__REQUIRED ACTION__. For the data below, work out the number of lines containing the string "Kiara" and answer with that number only.

__DATA EXCERPTS__.

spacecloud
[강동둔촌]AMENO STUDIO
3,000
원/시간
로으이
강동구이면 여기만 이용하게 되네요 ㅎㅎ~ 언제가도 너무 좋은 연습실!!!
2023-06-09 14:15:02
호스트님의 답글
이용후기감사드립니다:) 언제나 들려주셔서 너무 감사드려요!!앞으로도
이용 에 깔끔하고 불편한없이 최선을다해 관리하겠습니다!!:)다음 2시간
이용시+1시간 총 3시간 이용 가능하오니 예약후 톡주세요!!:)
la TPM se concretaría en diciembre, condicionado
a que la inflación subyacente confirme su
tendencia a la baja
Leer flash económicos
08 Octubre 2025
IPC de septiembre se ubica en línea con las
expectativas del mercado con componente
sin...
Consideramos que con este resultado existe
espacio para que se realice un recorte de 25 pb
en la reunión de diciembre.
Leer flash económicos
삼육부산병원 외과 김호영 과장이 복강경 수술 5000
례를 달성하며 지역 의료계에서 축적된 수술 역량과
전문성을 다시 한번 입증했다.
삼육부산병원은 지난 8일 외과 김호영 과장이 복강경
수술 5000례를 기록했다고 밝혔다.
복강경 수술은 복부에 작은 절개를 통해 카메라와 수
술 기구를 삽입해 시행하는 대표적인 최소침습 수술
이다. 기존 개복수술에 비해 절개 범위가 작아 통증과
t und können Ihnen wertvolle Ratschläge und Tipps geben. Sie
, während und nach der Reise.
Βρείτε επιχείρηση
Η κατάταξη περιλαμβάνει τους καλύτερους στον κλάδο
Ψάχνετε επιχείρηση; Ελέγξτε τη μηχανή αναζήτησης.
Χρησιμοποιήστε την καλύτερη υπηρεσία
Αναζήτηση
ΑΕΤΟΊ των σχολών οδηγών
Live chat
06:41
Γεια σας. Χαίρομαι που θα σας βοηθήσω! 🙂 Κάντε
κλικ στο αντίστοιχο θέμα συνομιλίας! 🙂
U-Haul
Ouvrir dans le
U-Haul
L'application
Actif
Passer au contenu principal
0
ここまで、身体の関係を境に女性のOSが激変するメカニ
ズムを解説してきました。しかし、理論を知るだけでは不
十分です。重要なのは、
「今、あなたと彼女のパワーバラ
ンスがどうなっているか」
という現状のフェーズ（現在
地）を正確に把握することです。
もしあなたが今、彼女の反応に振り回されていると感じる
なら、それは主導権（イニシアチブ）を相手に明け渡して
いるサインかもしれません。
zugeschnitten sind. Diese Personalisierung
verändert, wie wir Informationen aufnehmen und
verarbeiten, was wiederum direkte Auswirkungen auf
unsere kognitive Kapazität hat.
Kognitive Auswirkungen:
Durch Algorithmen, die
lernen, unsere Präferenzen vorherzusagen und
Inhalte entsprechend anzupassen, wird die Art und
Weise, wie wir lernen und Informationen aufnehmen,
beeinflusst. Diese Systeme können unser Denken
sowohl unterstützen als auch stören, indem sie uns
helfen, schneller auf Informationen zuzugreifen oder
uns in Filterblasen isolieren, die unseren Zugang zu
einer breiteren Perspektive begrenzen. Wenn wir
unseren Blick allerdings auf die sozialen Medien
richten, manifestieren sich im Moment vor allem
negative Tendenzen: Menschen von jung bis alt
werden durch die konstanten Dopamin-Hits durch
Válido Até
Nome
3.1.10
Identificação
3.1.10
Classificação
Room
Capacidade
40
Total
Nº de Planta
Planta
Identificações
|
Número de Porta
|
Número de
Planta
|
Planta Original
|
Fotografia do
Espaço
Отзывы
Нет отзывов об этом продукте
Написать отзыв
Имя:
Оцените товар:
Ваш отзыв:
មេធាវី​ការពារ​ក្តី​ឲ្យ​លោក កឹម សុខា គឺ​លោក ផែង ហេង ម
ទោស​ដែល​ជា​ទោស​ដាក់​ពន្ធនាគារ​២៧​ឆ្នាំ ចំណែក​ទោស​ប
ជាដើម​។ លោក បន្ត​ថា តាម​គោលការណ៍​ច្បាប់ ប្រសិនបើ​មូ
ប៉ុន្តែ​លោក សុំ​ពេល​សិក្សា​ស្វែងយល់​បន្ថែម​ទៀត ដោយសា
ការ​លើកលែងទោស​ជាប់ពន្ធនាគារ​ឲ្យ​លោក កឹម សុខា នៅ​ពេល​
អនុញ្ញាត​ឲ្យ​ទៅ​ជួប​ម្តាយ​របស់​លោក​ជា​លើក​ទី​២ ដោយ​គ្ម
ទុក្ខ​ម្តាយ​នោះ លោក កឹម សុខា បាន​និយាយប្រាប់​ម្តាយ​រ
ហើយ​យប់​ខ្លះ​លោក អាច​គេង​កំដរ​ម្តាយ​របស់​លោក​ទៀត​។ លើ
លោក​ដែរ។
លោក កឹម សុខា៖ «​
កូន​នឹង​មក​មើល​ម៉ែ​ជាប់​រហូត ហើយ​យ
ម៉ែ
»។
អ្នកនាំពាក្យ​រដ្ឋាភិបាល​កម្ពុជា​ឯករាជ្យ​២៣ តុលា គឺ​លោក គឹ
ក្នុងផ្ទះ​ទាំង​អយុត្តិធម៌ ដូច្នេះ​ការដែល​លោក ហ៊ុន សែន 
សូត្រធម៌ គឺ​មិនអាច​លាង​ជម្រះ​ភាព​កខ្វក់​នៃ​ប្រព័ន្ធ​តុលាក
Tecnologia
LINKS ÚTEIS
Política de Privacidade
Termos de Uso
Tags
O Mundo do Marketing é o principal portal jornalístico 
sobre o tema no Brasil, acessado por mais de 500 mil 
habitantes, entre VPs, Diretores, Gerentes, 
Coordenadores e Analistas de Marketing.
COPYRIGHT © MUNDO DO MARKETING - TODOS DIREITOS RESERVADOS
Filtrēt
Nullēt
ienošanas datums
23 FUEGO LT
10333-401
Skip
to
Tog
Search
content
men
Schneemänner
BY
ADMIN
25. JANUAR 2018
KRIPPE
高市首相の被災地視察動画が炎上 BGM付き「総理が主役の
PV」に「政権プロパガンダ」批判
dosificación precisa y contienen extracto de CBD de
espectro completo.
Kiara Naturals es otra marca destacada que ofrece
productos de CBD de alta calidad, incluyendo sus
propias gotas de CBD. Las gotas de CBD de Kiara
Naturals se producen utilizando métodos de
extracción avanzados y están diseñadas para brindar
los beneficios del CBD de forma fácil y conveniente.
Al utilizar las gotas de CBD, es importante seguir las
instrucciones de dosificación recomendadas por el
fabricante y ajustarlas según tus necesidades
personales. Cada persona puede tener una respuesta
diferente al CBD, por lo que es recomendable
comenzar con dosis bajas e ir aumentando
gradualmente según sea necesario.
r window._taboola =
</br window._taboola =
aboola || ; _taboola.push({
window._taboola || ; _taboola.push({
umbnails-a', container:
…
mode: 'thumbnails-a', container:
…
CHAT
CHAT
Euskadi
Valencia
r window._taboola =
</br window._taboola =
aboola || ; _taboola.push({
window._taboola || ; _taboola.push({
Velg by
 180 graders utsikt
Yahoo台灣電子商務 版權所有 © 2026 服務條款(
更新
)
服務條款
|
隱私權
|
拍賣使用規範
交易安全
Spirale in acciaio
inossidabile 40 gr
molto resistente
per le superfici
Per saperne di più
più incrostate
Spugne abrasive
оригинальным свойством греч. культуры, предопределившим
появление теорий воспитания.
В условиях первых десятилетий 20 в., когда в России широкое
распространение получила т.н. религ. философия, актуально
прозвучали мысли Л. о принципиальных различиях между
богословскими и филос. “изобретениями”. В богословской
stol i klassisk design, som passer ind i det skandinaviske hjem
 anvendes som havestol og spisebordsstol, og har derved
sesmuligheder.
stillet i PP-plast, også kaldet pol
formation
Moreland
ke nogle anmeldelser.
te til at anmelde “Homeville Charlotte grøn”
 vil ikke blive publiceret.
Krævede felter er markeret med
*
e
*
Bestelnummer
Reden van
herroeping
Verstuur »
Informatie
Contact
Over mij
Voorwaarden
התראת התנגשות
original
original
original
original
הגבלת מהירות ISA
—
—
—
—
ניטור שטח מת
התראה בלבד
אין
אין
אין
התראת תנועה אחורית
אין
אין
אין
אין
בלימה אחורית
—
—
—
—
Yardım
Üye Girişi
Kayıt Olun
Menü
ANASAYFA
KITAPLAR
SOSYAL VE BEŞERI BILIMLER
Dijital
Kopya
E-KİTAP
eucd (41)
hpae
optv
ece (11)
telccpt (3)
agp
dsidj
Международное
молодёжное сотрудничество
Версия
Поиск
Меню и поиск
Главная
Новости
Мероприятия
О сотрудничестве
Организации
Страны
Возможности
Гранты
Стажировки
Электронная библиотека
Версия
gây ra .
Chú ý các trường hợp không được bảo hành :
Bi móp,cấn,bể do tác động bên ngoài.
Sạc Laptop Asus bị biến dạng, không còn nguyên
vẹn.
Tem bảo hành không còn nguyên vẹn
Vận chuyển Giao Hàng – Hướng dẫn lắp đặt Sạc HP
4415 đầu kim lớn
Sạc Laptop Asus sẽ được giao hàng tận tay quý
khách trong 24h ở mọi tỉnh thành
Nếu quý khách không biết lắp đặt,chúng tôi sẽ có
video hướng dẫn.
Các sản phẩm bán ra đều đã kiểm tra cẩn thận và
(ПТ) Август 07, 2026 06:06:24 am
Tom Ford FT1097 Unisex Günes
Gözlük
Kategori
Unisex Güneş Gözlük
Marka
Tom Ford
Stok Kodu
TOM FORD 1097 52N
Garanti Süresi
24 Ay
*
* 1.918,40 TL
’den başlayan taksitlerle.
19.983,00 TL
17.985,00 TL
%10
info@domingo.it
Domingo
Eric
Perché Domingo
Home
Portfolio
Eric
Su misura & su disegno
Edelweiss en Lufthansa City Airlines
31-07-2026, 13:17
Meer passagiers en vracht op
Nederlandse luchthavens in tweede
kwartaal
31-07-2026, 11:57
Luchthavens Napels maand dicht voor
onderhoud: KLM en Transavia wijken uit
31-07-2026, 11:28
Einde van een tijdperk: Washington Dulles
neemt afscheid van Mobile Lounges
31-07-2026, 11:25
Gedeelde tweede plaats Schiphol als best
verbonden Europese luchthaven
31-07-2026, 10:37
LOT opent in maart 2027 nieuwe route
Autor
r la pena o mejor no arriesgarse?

__OUTPUT BELOW__. 2